(GIVEN RECORDS Opens)
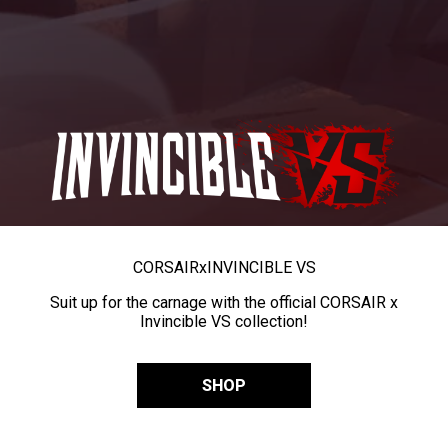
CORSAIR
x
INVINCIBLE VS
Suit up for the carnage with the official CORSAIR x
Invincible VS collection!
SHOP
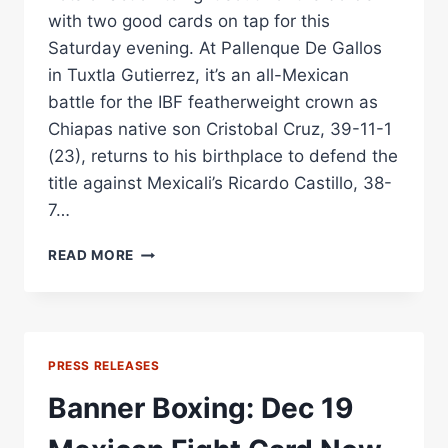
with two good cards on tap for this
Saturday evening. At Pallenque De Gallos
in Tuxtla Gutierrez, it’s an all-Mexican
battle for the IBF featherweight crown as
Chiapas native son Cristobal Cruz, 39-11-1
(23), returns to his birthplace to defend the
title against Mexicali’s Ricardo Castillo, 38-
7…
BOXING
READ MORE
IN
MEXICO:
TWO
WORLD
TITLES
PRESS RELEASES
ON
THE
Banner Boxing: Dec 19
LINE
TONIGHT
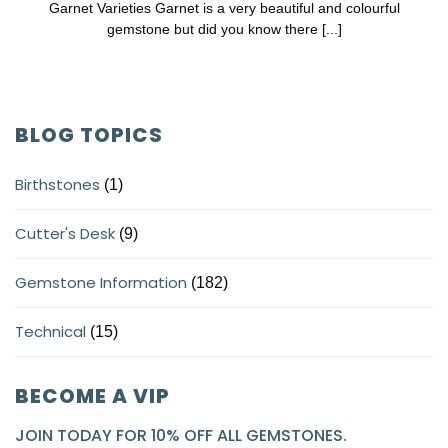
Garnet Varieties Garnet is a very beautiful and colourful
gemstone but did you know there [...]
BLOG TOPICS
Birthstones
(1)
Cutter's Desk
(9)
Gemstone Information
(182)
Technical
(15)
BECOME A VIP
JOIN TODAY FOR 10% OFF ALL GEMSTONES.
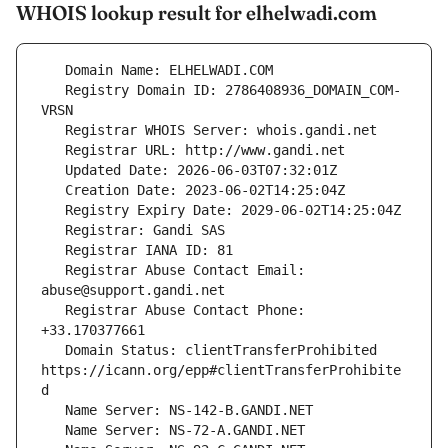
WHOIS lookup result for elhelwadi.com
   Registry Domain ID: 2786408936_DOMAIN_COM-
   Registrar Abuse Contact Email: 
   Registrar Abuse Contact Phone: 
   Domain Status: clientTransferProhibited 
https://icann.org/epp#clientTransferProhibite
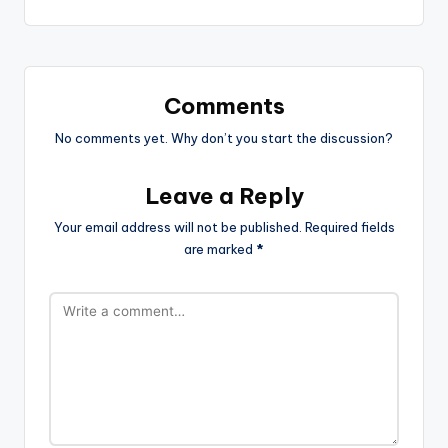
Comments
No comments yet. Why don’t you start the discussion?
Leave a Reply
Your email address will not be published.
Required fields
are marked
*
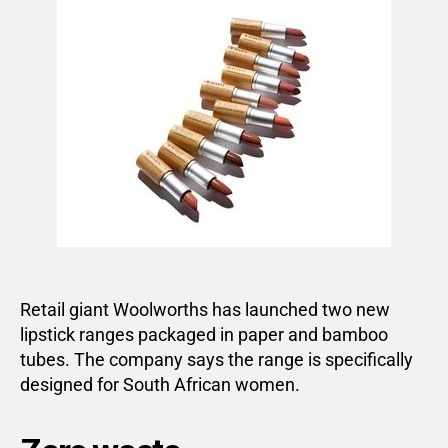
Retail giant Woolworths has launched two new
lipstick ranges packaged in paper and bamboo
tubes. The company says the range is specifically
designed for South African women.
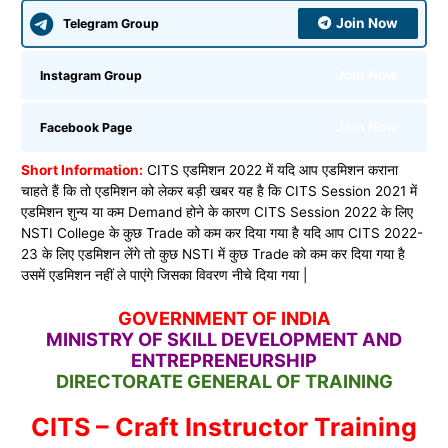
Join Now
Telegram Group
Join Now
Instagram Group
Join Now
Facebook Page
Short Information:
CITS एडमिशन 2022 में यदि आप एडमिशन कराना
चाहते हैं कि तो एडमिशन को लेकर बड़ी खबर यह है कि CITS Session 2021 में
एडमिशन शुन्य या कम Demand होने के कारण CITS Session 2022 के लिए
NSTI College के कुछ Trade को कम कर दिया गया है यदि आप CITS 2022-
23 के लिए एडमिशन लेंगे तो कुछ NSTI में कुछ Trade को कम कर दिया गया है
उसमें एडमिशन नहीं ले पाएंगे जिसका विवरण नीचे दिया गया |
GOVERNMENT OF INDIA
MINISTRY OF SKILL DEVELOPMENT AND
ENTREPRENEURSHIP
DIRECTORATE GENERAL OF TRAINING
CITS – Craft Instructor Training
(GIVEN RECORDS Closes)
(GIVEN RECORDS Opens)
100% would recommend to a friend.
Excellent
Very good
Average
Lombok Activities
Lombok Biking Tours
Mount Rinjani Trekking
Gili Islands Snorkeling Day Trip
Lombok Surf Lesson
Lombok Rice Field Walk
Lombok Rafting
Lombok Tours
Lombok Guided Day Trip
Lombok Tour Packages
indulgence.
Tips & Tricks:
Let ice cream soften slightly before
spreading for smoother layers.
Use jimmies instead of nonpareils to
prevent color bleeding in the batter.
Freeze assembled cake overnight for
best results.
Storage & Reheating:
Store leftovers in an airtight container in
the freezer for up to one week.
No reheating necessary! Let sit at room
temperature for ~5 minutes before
(GIVEN RECORDS Closes)
TASK DESCRIPTION: Please copy each line of the records above that holds the word "with".

YOUR RESPONSE:
Suit up for the carnage with the official CORSAIR x
with two good cards on tap for this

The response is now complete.